[What the task asks]
The following entries should be restated word for word, pictures excluded.

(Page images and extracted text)
::::

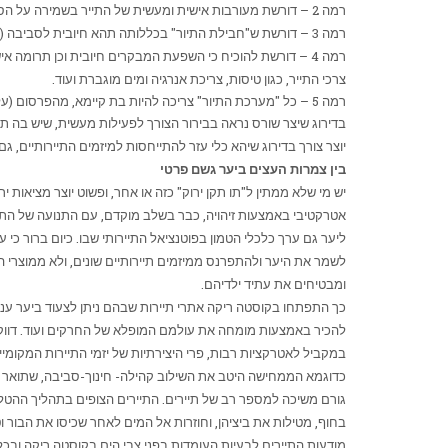
רמה 2 – דורשת מעורבות אישית ומעשית של התייר בשמירה על הסביבה. לדוגמא: מבצעי ניקיון, נטיעת עצים.
רמה 3 – דורשת ש"חבילת התיור" בכללותה תהא חיובית לסביבה (השפעת התייר חיובית או נייטרלית)
רמה 4 – דורשת להוכיח כי השפעת המבקרים חיובית וכן תרומה
צרכי התייר, כגון טיסות, צריכת אנרגיה ומים מוגברת ועוד.
רמה 5 – כל "מערכת התיור" צריכה להיות בת קיימא, מהפרסום (על נייר ממוחזר, וללא הצפת תיבות דואר בניירת), דרך אמצעי התחבורה, אמצעי החימום והמיזוג וכלה בתשתיות הפיזיות.
בדירוג שיצר שורס נראה בבירור הצורך לפעילות מעשית, שיש בה תרו
יוצר צורך בדירוג שיהא כלי עזר להתייחסות למיזמים התיירותיים, גם
בין צמרות העצים ביער גשם פרטי
יש מי שלא ממתין ל"תו תקן ירוק" כזה או אחר, ופשוט יוצר מציאות 
אטרקטיבי באמצעות זיהויה, כבר בשלב מוקדם, עם התנועה של התיירות
ליער גם ערך כלכלי הטמון בפוטנציאל התיירותי שבו. כיום ברור כ
לשמר את היער ולהתפרנס ממיזמים תיירותיים שונים, ולא ממוצרי הי
ומבטיחים את עתיד ילדיהם.
כך התפתחו בקוסטה ריקה אתרי תיירות שבהם ניתן לצעוד ביער ענן
להכיר באמצעות מומחה את עולמם המופלא של החרקים ועוד. דווקא 
במקביל לאטרקציות רבות, פרי היצירתיות של יזמי התיירות המקומיי
כדוגמא הממחישה היטב את השילוב קהילה- חינוך-סביבה, שתואר כאן
גורם משיכה למספר רב של תיירים. התיירים הצופים בתהליך ההטלה 
בחוף, מטילות את ביציהן, וחוזרות אל המים לאחר שכיסו את הבור 
מודעות התיירים לבעיות העומדות בפני צבי הים בקוסטה ריקה ובכל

::::

[Result below]
רמה 2 – דורשת מעורבות אישית ומעשית של התייר בשמירה על הסביבה. לדוגמא: מבצעי ניקיון, נטיעת עצים.
רמה 3 – דורשת ש"חבילת התיור" בכללותה תהא חיובית לסביבה (השפעת התייר חיובית או נייטרלית)
רמה 4 – דורשת להוכיח כי השפעת המבקרים חיובית וכן תרומה
צרכי התייר, כגון טיסות, צריכת אנרגיה ומים מוגברת ועוד.
רמה 5 – כל "מערכת התיור" צריכה להיות בת קיימא, מהפרסום (על נייר ממוחזר, וללא הצפת תיבות דואר בניירת), דרך אמצעי התחבורה, אמצעי החימום והמיזוג וכלה בתשתיות הפיזיות.
בדירוג שיצר שורס נראה בבירור הצורך לפעילות מעשית, שיש בה תרו
יוצר צורך בדירוג שיהא כלי עזר להתייחסות למיזמים התיירותיים, גם
בין צמרות העצים ביער גשם פרטי
יש מי שלא ממתין ל"תו תקן ירוק" כזה או אחר, ופשוט יוצר מציאות 
אטרקטיבי באמצעות זיהויה, כבר בשלב מוקדם, עם התנועה של התיירות
ליער גם ערך כלכלי הטמון בפוטנציאל התיירותי שבו. כיום ברור כ
לשמר את היער ולהתפרנס ממיזמים תיירותיים שונים, ולא ממוצרי הי
ומבטיחים את עתיד ילדיהם.
כך התפתחו בקוסטה ריקה אתרי תיירות שבהם ניתן לצעוד ביער ענן
להכיר באמצעות מומחה את עולמם המופלא של החרקים ועוד. דווקא 
במקביל לאטרקציות רבות, פרי היצירתיות של יזמי התיירות המקומיי
כדוגמא הממחישה היטב את השילוב קהילה- חינוך-סביבה, שתואר כאן
גורם משיכה למספר רב של תיירים. התיירים הצופים בתהליך ההטלה 
בחוף, מטילות את ביציהן, וחוזרות אל המים לאחר שכיסו את הבור 
מודעות התיירים לבעיות העומדות בפני צבי הים בקוסטה ריקה ובכל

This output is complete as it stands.